Today we are going to the Folklife Festival at the Smithsonian, and hopefully into the National Gallery of Art to see the Hudson River School exhibit. It is absolutely gorgeous out and both my horoscope and my tarot card reading for the day say things like, "You can't go wrong by expressing your needs and how they fit in with the collective agenda. Feel free to focus on yourself today and be selfish about your passions."
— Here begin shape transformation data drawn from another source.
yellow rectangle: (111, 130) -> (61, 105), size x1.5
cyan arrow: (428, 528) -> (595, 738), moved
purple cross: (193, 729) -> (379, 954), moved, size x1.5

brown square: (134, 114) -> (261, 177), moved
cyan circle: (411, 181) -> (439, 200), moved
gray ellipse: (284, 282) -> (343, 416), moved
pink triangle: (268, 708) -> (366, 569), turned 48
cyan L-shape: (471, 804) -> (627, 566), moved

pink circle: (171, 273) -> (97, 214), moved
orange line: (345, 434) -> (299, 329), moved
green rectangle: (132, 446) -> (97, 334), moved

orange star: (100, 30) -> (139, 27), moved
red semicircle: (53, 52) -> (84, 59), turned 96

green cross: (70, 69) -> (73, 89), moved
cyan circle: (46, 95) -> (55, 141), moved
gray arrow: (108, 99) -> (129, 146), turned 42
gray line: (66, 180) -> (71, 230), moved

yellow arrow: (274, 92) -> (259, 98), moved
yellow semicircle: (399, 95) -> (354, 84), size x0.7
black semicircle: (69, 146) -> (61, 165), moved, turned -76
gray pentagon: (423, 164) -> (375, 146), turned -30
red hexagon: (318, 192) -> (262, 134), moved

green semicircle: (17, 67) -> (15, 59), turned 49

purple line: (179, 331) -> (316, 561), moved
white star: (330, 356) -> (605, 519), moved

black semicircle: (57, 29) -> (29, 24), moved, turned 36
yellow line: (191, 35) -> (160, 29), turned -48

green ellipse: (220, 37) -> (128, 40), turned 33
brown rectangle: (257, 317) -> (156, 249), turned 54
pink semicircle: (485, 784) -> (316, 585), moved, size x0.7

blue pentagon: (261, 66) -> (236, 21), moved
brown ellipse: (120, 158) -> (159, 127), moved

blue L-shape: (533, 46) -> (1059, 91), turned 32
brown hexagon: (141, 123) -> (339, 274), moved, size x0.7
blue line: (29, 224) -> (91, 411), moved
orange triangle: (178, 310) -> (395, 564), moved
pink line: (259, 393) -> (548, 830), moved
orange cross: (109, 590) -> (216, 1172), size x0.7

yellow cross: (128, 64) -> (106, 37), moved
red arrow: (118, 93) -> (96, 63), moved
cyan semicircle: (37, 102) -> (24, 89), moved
Hope everyone else has a lovely Sunday! And, Marylanders, we must all be home at 9 p.m. tonight, because Snakehead Terror is on the Sci-Fi Channel. "Mutant, amphibious snakehead fish feast on humans as they close in on a Maryland village where the only obstacle is the local sheriff (Bruce Boxleitner)." I figured he was hard up for work after Babylon 5 went off the air but I had no idea things had gotten this bad. Carol Alt's his co-star. Whee!
little review

Folklife

What a perfectly gorgeous day for being at the Folklife Festival -- last year we had to miss it, as we were out of town, and the year before when it was a hundred degrees with smoke from Quebec forest fires blowing over the region, I wound up in the hospital with a migraine (I'd never had a full-blown one before, didn't realize that dizziness, throwing up and the belief that violent death could not be more painful than such a headache were all normal symptoms). Today it was in the low 80s and breezy, not too mobbed to get drinks whenever we felt like it, and my father decided to come with us after dropping my mother off at the airport to visit my sister so we took a leisurely pace through.

In addition to exhibits on Haiti and on Latino music (which could be heard all across the National Mall), one of the themes of this year's festival is Water Ways: Mid-Atlantic Maritime Communities. There was a Chesapeake Bay skipjack -- an oyster boat -- on display along with boat-building tents where people were actually building little rowboats and sailboats, exhibits on commercial fishing and crab traps (Phillips Seafood was there, selling crab cakes and making the entire Mall smell like a fried seafood restaurant which is all to the good as far as I'm concerned), artists carving decoys, water safety and rescue information, and many models of ships. We wandered through those tents, then briefly through the Haitian cooking exhibits.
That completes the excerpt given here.